---------- ENTRIES SHOWN ----------

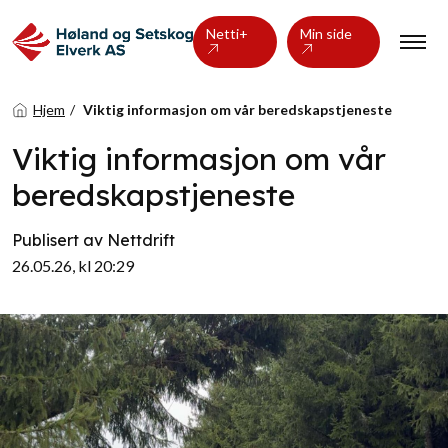
Netti+
Min side
Hjem
Viktig informasjon om vår beredskapstjeneste
Viktig informasjon om vår
beredskapstjeneste
Publisert av Nettdrift
26.05.26, kl 20:29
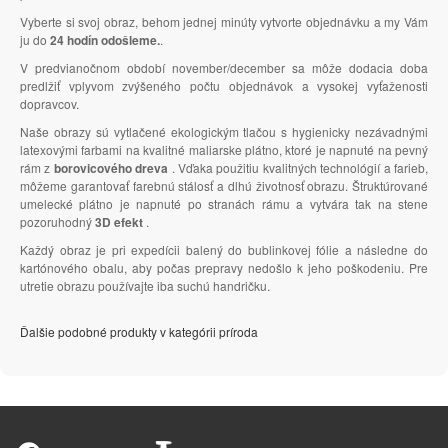
Vyberte si svoj obraz, behom jednej minúty vytvorte objednávku a my Vám
ju do
24 hodín odošleme.
.
V predvianočnom období november/december sa môže dodacia doba
predlžiť vplyvom zvýšeného počtu objednávok a vysokej vyťaženosti
dopravcov.
Naše obrazy sú vytlačené ekologickým tlačou s hygienicky nezávadnými
latexovými farbami na kvalitné maliarske plátno, ktoré je napnuté na pevný
rám z
borovicového dreva
. Vďaka použitiu kvalitných technológií a farieb,
môžeme garantovať farebnú stálosť a dlhú životnosť obrazu. Štruktúrované
umelecké plátno je napnuté po stranách rámu a vytvára tak na stene
pozoruhodný
3D efekt
.
Každý obraz je pri expedícii balený do bublinkovej fólie a následne do
kartónového obalu, aby počas prepravy nedošlo k jeho poškodeniu. Pre
utretie obrazu používajte iba suchú handričku.
Ďalšie podobné produkty v kategórii príroda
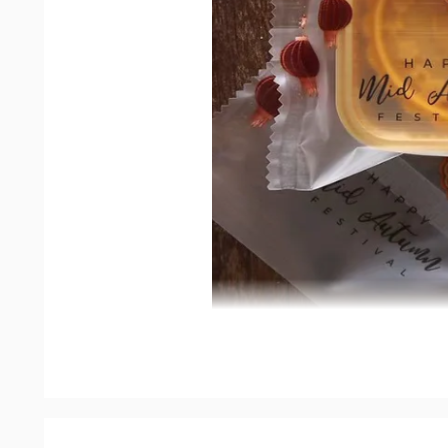
Đặc điểm nổi bật của sản phẩm
Túi trung thu Happy Mid Autumn
được thiết kế 
chữ Happy Mid Autumn Festival ý nghĩa.
Túi có dạng hình chữ nhật, dùng để đựng các loại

----------

TASK TO COMPLETE
Give the entries again without a single change, but with no pictures.

THE COMPLETED TASK
Netti+
Min side
Hjem
Viktig informasjon om vår beredskapstjeneste
Viktig informasjon om vår
beredskapstjeneste
Publisert av Nettdrift
26.05.26, kl 20:29
Vyberte si svoj obraz, behom jednej minúty vytvorte objednávku a my Vám
ju do
24 hodín odošleme.
.
V predvianočnom období november/december sa môže dodacia doba
predlžiť vplyvom zvýšeného počtu objednávok a vysokej vyťaženosti
dopravcov.
Naše obrazy sú vytlačené ekologickým tlačou s hygienicky nezávadnými
latexovými farbami na kvalitné maliarske plátno, ktoré je napnuté na pevný
rám z
borovicového dreva
. Vďaka použitiu kvalitných technológií a farieb,
môžeme garantovať farebnú stálosť a dlhú životnosť obrazu. Štruktúrované
umelecké plátno je napnuté po stranách rámu a vytvára tak na stene
pozoruhodný
3D efekt
.
Každý obraz je pri expedícii balený do bublinkovej fólie a následne do
kartónového obalu, aby počas prepravy nedošlo k jeho poškodeniu. Pre
utretie obrazu používajte iba suchú handričku.
Ďalšie podobné produkty v kategórii príroda
Đặc điểm nổi bật của sản phẩm
Túi trung thu Happy Mid Autumn
được thiết kế 
chữ Happy Mid Autumn Festival ý nghĩa.
Túi có dạng hình chữ nhật, dùng để đựng các loại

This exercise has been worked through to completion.